DESCRIPTION OF THE TASK | Show each line of the entries below in which the word "стены" appears.

═══ SUPPLIED MATERIAL ═══

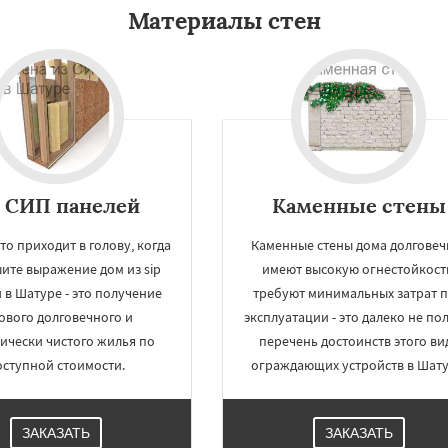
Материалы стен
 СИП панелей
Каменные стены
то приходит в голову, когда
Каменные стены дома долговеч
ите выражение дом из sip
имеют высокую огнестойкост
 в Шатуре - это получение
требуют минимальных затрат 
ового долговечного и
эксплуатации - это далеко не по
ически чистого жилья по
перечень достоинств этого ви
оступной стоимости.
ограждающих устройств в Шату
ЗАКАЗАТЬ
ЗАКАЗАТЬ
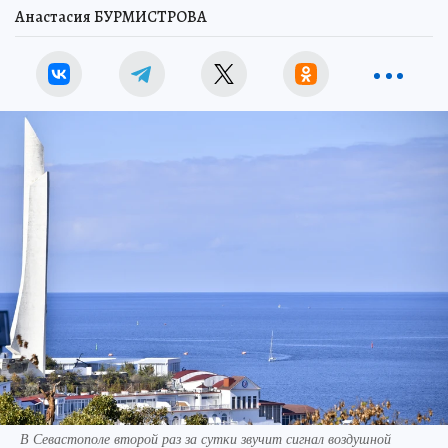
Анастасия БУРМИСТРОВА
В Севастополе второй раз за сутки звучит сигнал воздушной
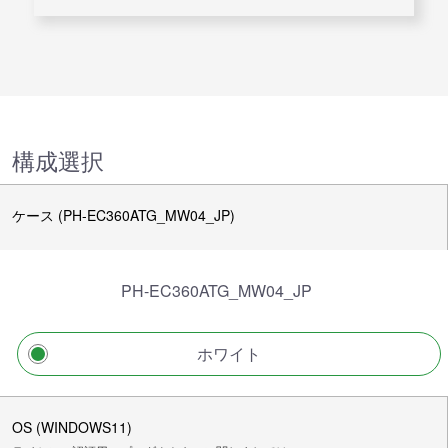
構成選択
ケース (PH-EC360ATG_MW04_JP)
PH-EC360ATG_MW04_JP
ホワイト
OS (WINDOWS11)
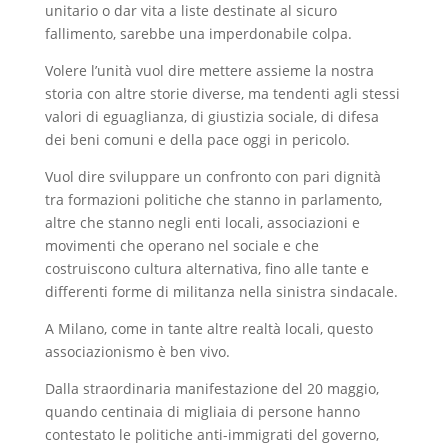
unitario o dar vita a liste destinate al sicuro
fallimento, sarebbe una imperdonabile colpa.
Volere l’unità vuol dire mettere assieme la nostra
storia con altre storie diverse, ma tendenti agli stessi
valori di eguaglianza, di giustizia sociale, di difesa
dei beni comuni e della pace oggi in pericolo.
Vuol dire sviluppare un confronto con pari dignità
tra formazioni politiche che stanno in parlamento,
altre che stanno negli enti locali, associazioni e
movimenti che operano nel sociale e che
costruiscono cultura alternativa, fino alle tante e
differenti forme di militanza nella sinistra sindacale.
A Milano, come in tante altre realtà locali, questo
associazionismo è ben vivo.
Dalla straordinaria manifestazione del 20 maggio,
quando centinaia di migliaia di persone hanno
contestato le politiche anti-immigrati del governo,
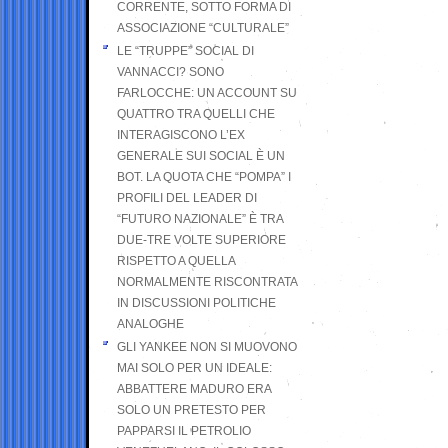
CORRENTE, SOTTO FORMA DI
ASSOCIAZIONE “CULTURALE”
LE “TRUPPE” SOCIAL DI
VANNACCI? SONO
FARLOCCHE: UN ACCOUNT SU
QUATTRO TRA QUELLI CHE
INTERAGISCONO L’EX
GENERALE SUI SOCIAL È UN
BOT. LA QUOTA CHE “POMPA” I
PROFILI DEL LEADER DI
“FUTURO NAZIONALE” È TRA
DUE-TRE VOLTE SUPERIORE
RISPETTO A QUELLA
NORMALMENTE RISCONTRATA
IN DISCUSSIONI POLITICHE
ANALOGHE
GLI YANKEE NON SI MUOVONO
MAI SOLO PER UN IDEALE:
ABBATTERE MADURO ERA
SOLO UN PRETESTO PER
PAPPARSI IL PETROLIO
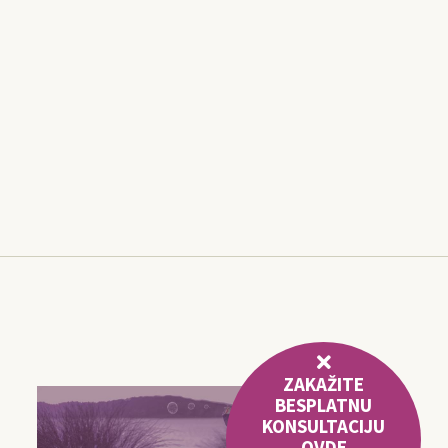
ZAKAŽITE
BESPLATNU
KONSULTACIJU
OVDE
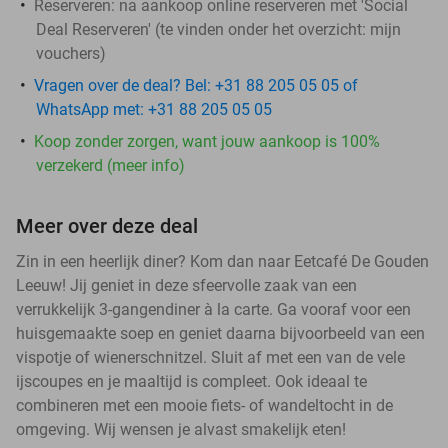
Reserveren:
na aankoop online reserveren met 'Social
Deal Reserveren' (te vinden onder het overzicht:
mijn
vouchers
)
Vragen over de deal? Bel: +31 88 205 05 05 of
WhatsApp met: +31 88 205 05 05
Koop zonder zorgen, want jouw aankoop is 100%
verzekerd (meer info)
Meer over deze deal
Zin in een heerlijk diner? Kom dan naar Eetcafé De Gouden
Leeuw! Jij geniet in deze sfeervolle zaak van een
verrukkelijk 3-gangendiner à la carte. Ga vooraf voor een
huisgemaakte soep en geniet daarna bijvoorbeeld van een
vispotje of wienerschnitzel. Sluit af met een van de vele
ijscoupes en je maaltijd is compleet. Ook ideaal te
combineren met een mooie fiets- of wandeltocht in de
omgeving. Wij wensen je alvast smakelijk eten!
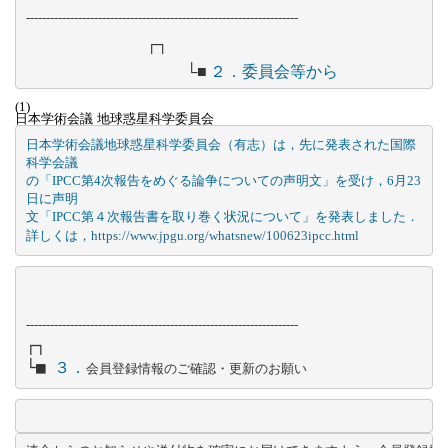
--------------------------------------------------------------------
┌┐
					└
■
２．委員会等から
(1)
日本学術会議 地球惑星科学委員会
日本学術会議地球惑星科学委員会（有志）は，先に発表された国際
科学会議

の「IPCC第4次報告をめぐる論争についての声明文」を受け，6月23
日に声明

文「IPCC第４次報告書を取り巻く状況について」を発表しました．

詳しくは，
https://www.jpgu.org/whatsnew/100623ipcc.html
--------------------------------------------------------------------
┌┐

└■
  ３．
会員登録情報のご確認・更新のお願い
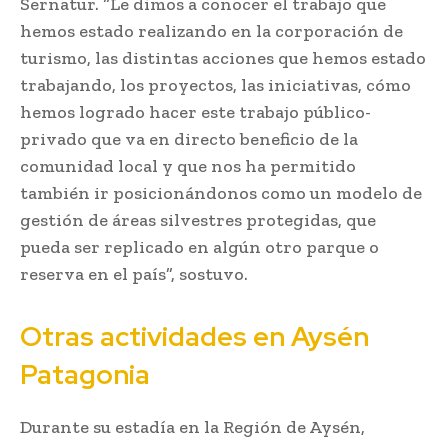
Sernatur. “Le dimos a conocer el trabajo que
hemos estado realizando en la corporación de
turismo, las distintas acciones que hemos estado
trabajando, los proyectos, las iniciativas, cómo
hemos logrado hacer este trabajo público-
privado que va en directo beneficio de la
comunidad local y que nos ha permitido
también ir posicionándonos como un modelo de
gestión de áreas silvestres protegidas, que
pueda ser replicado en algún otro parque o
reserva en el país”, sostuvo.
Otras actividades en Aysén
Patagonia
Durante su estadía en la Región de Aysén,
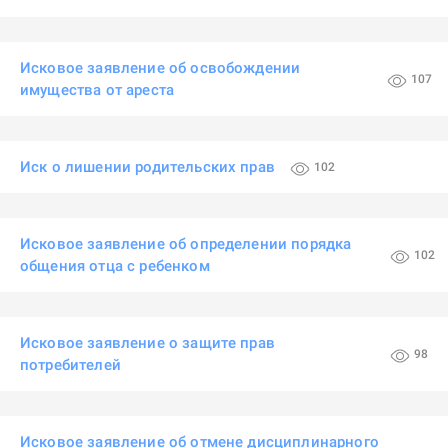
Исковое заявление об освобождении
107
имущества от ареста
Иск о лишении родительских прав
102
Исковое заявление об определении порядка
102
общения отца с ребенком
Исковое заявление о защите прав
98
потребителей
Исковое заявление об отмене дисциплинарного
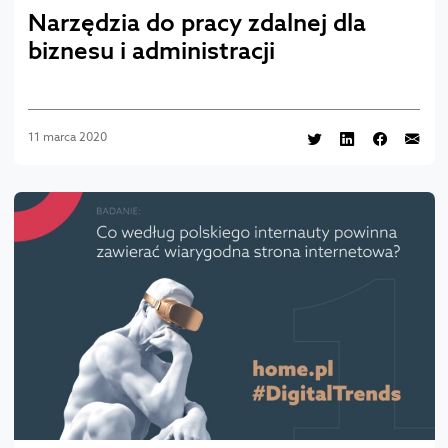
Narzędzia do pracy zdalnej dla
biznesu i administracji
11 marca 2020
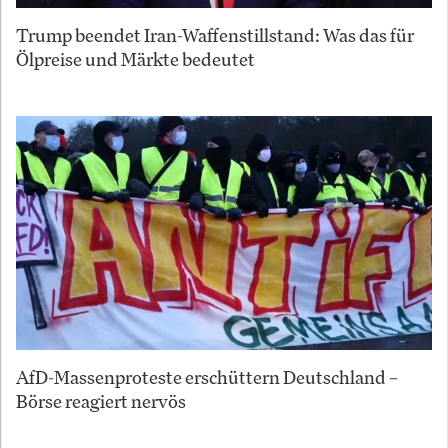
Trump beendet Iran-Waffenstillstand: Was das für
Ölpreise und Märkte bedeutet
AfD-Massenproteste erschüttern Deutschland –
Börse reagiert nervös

═══
═══ SUPPLIED MATERIAL ═══

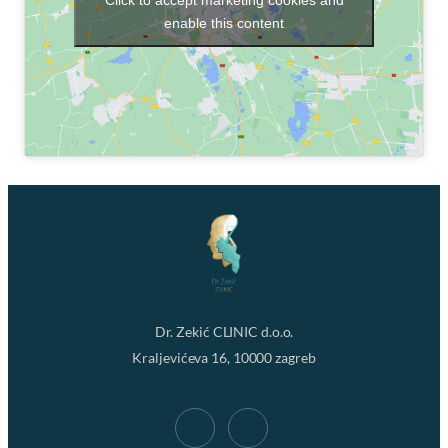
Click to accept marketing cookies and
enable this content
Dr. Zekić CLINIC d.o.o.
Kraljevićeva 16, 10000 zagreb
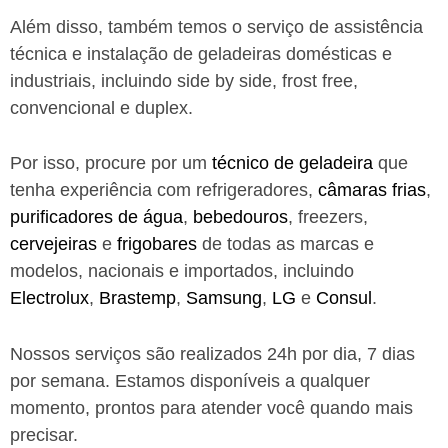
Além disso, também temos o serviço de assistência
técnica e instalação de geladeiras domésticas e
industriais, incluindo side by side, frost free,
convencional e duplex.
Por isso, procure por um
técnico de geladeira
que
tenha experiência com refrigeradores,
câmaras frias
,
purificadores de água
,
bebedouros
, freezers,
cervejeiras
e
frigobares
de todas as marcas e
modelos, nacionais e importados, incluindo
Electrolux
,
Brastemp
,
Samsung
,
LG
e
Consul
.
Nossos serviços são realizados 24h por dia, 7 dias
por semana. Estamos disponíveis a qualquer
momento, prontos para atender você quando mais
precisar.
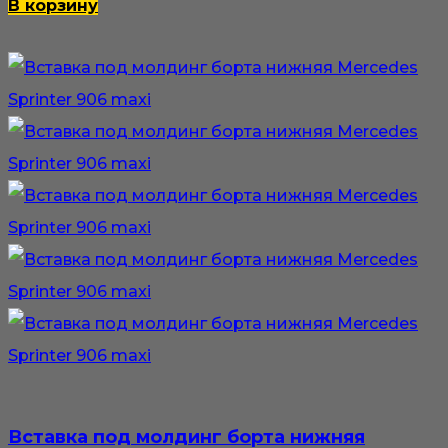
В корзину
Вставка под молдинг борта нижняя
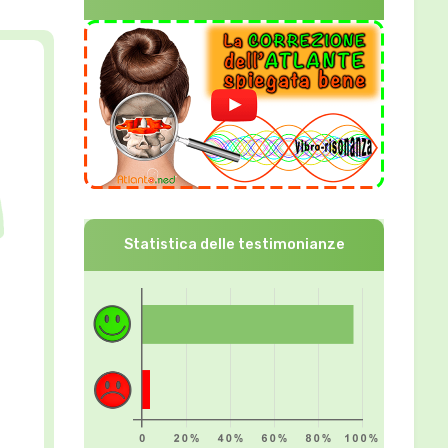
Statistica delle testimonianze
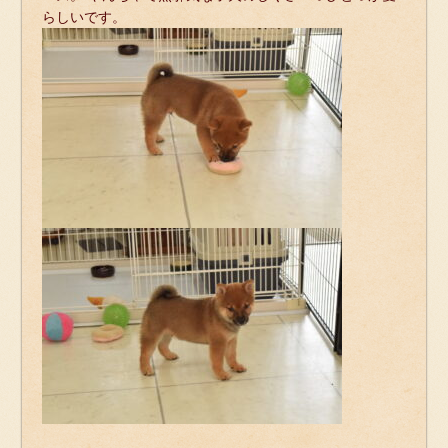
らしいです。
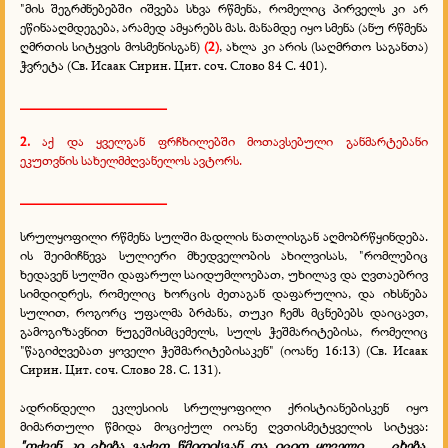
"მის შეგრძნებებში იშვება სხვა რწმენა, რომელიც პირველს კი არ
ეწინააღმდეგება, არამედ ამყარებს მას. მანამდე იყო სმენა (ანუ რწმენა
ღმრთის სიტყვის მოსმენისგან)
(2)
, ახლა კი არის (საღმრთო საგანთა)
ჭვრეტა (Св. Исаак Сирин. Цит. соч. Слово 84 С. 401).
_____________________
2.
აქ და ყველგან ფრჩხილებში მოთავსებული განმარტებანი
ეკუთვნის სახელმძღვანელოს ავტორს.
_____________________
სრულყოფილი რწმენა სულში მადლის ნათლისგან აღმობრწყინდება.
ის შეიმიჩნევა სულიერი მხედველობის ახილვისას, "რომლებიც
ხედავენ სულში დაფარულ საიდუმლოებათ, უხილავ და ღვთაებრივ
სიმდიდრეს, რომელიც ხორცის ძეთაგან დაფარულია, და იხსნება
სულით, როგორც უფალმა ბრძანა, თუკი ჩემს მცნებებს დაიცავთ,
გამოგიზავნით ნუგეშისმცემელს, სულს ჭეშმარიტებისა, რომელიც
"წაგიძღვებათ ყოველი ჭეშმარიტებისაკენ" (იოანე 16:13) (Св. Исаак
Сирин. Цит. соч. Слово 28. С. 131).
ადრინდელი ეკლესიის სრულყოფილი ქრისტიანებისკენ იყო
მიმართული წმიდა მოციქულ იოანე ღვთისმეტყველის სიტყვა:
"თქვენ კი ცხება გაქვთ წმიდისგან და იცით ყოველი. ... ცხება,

═══
═══ SUPPLIED MATERIAL ═══

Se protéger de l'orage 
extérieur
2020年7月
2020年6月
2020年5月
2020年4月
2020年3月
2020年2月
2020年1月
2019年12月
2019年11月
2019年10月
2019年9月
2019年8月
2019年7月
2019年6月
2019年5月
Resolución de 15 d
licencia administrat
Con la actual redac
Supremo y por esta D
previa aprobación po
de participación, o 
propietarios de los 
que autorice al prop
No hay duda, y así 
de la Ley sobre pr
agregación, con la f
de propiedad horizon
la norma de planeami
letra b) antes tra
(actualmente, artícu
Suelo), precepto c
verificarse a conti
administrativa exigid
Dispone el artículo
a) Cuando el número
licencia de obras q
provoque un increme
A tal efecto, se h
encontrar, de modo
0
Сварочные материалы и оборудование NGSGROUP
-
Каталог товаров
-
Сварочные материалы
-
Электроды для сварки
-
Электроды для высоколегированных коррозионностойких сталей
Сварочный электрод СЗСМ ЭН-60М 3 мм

═══

EXERCISE RESPONSE |
Каменные стены
Каменные стены дома долговеч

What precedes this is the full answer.